Factor Language Blog

Improved performance on the raytracer benchmark

Saturday, September 13, 2008

The new optimizer was missing two optimizations performed by the old one; arithmetic identity optimizations, and modular arithmetic optimizations. This brings the total number of optimization passes to 11 (def-use analysis runs twice).

The first optimization involves removing such redundant code sequences as 0 +, 1 * and 0 bitor. The old optimizer performed this unconditionally, which was incorrect since most of these identities fail to hold for floats. For example, -0.0 0 + is 0.0, so in this case 0 + is not a no-op, and 1.0 0.0 / 0.0 * is NaN, so 0.0 * does not always yield zero. However, they are valid for integers, so the new optimizer only applies these optimizations to integer-valued expressions.

The second optimization is described in the blog post I linked to.

I also found and fixed a code generator regression which has been there for ages, and a type inference regression which appeared with the new code generator. Fixing these two regressions and implementing the two missing optimizations above improved performance of benchmark.raytracer by almost 2x; the run time went from 12 seconds to 6.5 seconds on my 2.4 GHz Core 2 Duo MacBook Pro.
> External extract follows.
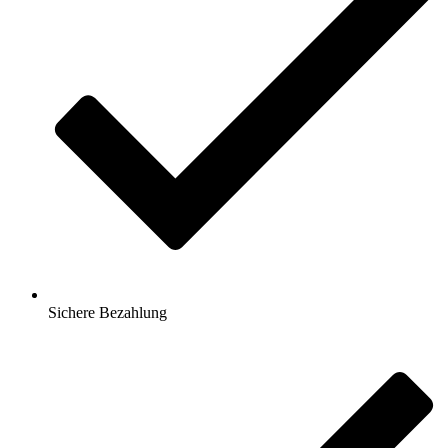
Sichere Bezahlung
The Java version runs in 1.1 seconds with the server VM (I modified the code to run the benchmark 10 times in a loop to give the JIT a chance to do some runtime profiling, and I measured the run time internally so as to avoid JVM startup overhead). The Common Lisp version runs in 3.5 seconds under SBCL. Note that I’m running the benchmark with n=200 and level=3.

Factor is slowly inching towards the performance offered by other compilers. Hopefully one day I’ll be able to close the gap.